What Is the Optimum Strain for Pt Alloys for Oxygen Electroreduction?

In order to make low-temperature fuel cells commercially viable, it is crucial to develop oxygen reduction catalysts based on more active, stable and abundant materials. A fruitful strategy for enhancing the oxygen reduction reaction (ORR) activity is to alloy Pt with transition metals [1]. However, commercial alloys of Pt and late transition metals such as Ni, Co or Fe are typically unstable under fuel-cell conditions [2]. The very negative enthalpy of formation of alloys of Pt and lanthanides could provide them with greater long term stability than Pt and late transition metals. Herein, we show the trends in activity and stability novel Pt-lanthanide (Pt-Ln) alloys as efficient ORR catalysts.

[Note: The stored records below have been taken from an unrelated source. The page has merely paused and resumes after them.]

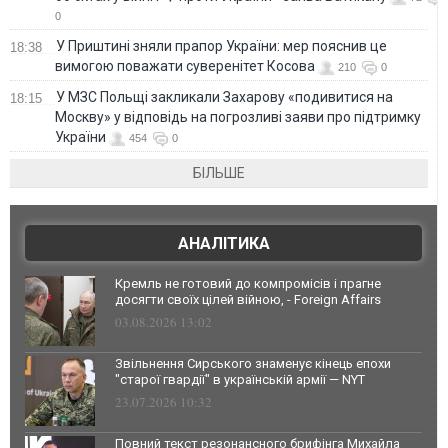
0
У Приштині зняли прапор України: мер пояснив це
18:38
вимогою поважати суверенітет Косова
210
0
У МЗС Польщі закликали Захарову «подивитися на
18:15
Москву» у відповідь на погрозливі заяви про підтримку
України
454
0
БІЛЬШЕ
АНАЛІТИКА
Кремль не готовий до компромісів і прагне
досягти своїх цілей війною, - Foreign Affairs
03.08.2026 13:02
Звільнення Сирського знаменує кінець епохи
"старої гвардії" в українській армії — NYT
23.07.2026 10:32
Повний текст резонансного брифінга Михайла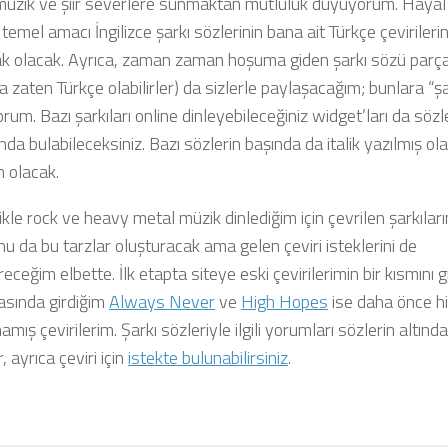
müzik ve şiir severlere sunmaktan mutluluk duyuyorum. Hayal
temel amacı İngilizce şarkı sözlerinin bana ait Türkçe çevirilerin
 olacak. Ayrıca, zaman zaman hoşuma giden şarkı sözü parçal
da zaten Türkçe olabilirler) da sizlerle paylaşacağım; bunlara “ş
orum. Bazı şarkıları online dinleyebileceğiniz widget’ları da sözl
da bulabileceksiniz. Bazı sözlerin başında da italik yazılmış ol
 olacak.
kle rock ve heavy metal müzik dinlediğim için çevrilen şarkıları
u da bu tarzlar oluşturacak ama gelen çeviri isteklerini de
eceğim elbette. İlk etapta siteye eski çevirilerimin bir kısmını g
sında girdiğim
Always Never
ve
High Hopes
ise daha önce h
ış çevirilerim. Şarkı sözleriyle ilgili yorumları sözlerin altında
, ayrıca çeviri için
istekte bulunabilirsiniz
.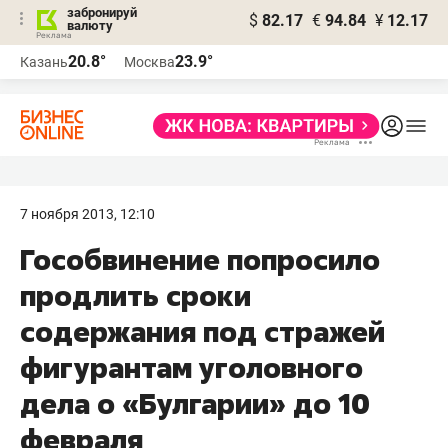
забронируй
$
82.17
€
94.84
¥
12.17
валюту
20.8°
23.9°
Казань
Москва
7 ноября 2013, 12:10
Гособвинение попросило
продлить сроки
содержания под стражей
фигурантам уголовного
дела о «Булгарии» до 10
февраля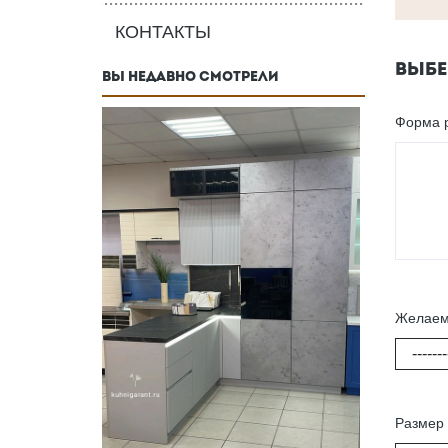
КОНТАКТЫ
ВЫБЕ
ВЫ НЕДАВНО СМОТРЕЛИ
Форма 
Желаем
-------
Размер 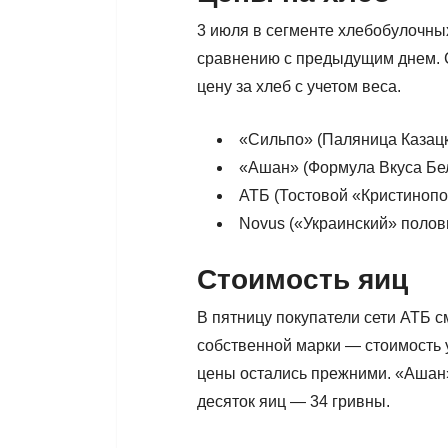
3 июля в сегменте хлебобулочны
сравнению с предыдущим днем. 
цену за хлеб с учетом веса.
«Сильпо» (Паляница Казацка
«Ашан» (Формула Вкуса Бел
АТБ (Тостовой «Кристинопол
Novus («Украинский» полови
Стоимость яиц
В пятницу покупатели сети АТБ с
собственной марки — стоимость 
цены остались прежними. «Ашан»
десяток яиц — 34 гривны.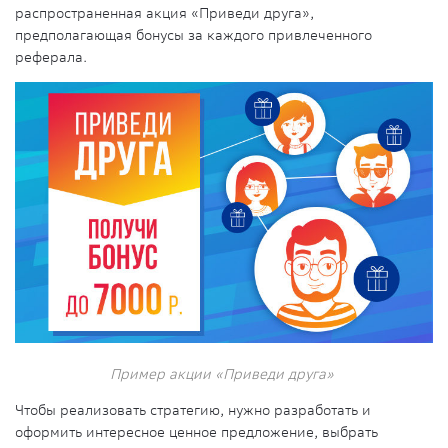
распространенная акция «Приведи друга»,
предполагающая бонусы за каждого привлеченного
реферала.
Пример акции «Приведи друга»
Чтобы реализовать стратегию, нужно разработать и
оформить интересное ценное предложение, выбрать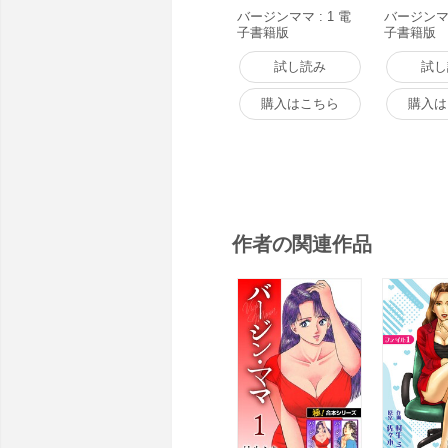
バージンママ : 1 電
バージンママ
子書籍版
子書籍版
試し読み
試し
購入はこちら
購入は
作者の関連作品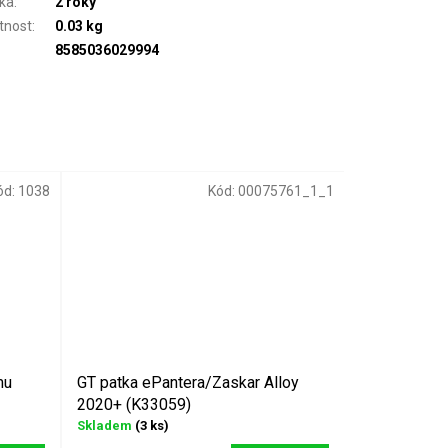
ka
:
2 roky
tnost
:
0.03 kg
8585036029994
ód:
1038
Kód:
00075761_1_1
mu
GT patka ePantera/Zaskar Alloy
2020+ (K33059)
Skladem
(3 ks)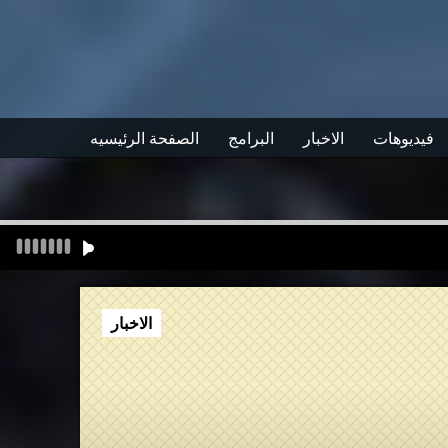
فيديوهات
الاخبار
البرامج
الصفحة الرئيسيه
الاخبار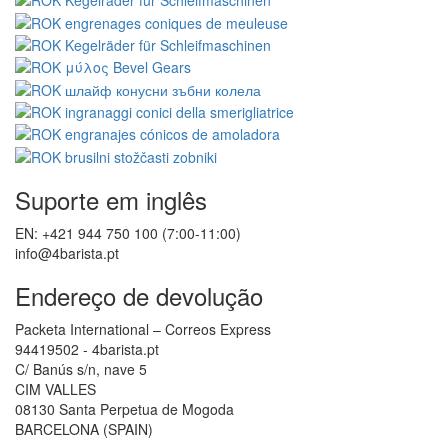
Suporte em inglês
EN: +421 944 750 100 (7:00-11:00)
info@4barista.pt
Endereço de devolução
Packeta International – Correos Express
94419502 - 4barista.pt
C/ Banús s/n, nave 5
CIM VALLES
08130 Santa Perpetua de Mogoda
BARCELONA (SPAIN)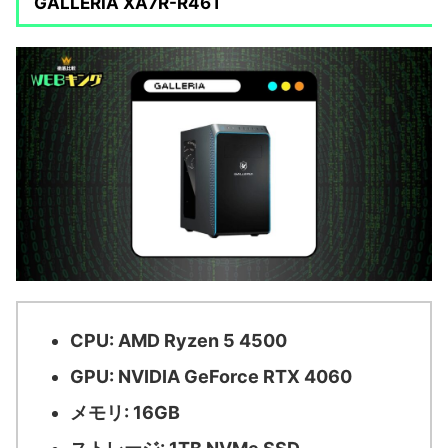
GALLERIA XA7R-R46T
CPU: AMD Ryzen 5 4500
GPU: NVIDIA GeForce RTX 4060
メモリ: 16GB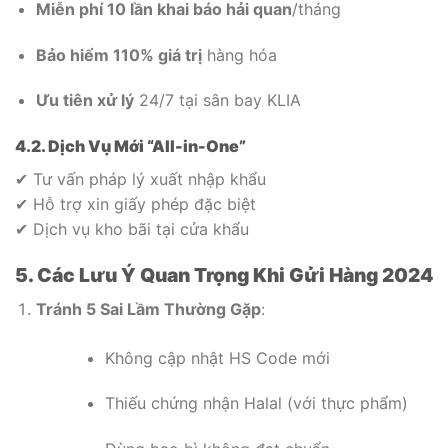
Miễn phí 10 lần khai báo hải quan
/tháng
Bảo hiểm 110% giá trị
hàng hóa
Ưu tiên xử lý
24/7 tại sân bay KLIA
4.2. Dịch Vụ Mới “All-in-One”
✔ Tư vấn pháp lý xuất nhập khẩu
✔ Hỗ trợ xin giấy phép đặc biệt
✔ Dịch vụ kho bãi tại cửa khẩu
5. Các Lưu Ý Quan Trọng Khi Gửi Hàng 2024
Tránh 5 Sai Lầm Thường Gặp
:
Không cập nhật HS Code mới
Thiếu chứng nhận Halal (với thực phẩm)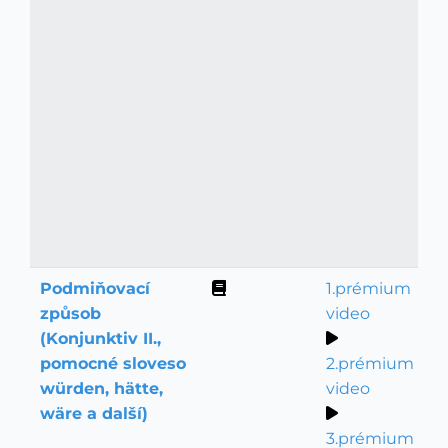
Podmiňovací
1.prémium
Gramatika
způsob
video
(Konjunktiv II.,
pomocné sloveso
2.prémium
würden, hätte,
video
wäre a další)
3.prémium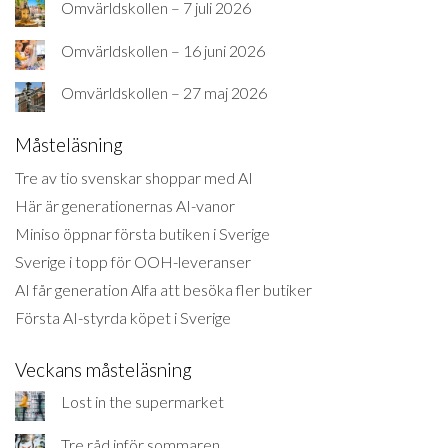
Omvärldskollen – 7 juli 2026
Omvärldskollen – 16 juni 2026
Omvärldskollen – 27 maj 2026
Måsteläsning
Tre av tio svenskar shoppar med AI
Här är generationernas AI-vanor
Miniso öppnar första butiken i Sverige
Sverige i topp för OOH-leveranser
AI får generation Alfa att besöka fler butiker
Första AI-styrda köpet i Sverige
Veckans måsteläsning
Lost in the supermarket
Tre råd inför sommaren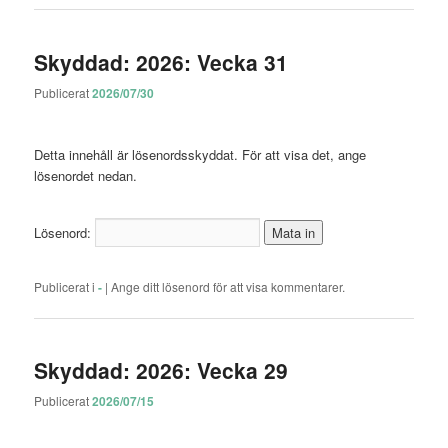
Skyddad: 2026: Vecka 31
Publicerat
2026/07/30
Detta innehåll är lösenordsskyddat. För att visa det, ange
lösenordet nedan.
Lösenord:
Publicerat i
-
|
Ange ditt lösenord för att visa kommentarer.
Skyddad: 2026: Vecka 29
Publicerat
2026/07/15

Sputter-cleaned, polycrystalline Pt5Gd shows a 5-fold increase in ORR activity [3], relative to Pt. All the Pt-lanthanide alloys are at least 3 times more active than Pt for the ORR [3-5]. A compressed Pt overlayer is formed onto the bulk alloy. Accordingly, the effect of alloying Pt is to impose strain onto the Pt overlayer [3-5]. It is likely that this strain would be relaxed by defects [6]. The activity of the Pt-based electrocatalysts versus the lattice parameter in the bulk shows a volcano relationship (Fig. 1A). The lattice parameter is presented as a new descriptor that controls both the activity and stability of these materials [5]. The best performance (activity-stability) is achieved by Pt5Gd. Furthermore, mass-selected PtxGd nanoparticles synthesised by the gas aggregation technique present a significant ORR activity enhancement as compared to pure Pt nanoparticles, PtxGd 8 nm showing 3.6 A (mg Pt)-1 mass activity (Fig. 1B) [7], surpassing the highest activity reached with PtxY nanoparticles [8]. The activity of PtxGd nanoparticles also correlates strongly with compressive strain. Our results demonstrate that we can engineer both the activity and stability by tuning the Pt-Pt distance.

References

[1] I.E.L. Stephens, A.S. Bondarenko, U. Grønbjerg, J. Rossmeisl, I. Chorkendorff, Energy Environ. Sci. 2012, 5, 6744.

[2] S. Chen, H.A. Gasteiger, K. Hayakawa, T. Tada, Y. Shao-Horn, J. Electrochem. Soc. 2010, 1571, A82.

[3] M. Escudero-Escribano, et al., J. Am. Chem. Soc. 2012, 130, 16476.

[4] P. Malacrida, M. Escudero-Escribano, A. Verdaguer-Casadevall, I.E.L. Stephens, I. Chorkendorff, J. Mater. Chem. A 2014, 2, 4234.

[5] M. Escudero-Escribano, et al., to be submitted, 2014.

[6] P. Strasser, et al., Nature Chem. 2010, 2, 454.

[7] A. Velázquez-Palenzuela, et al., J. Catal., accepted, 2014.

[8] P. Hernández-Fernández, et al., Nature Chem. 2014, 6, 732.

Fig 1. (A) ORR kinetic current density as a function of the lattice parameter and the Pt-Pt distance for Pt₅Ln and Pt.  (B) Mass activity of Pt_xGd, Pt_xY and Pt nanoparticles. All activity values were taken at 0.9 V vs. RHE, from cyclic voltammetry recorded at 50 mV s^-1 and 1600 rpm in O₂-saturated 0.1M HClO₄.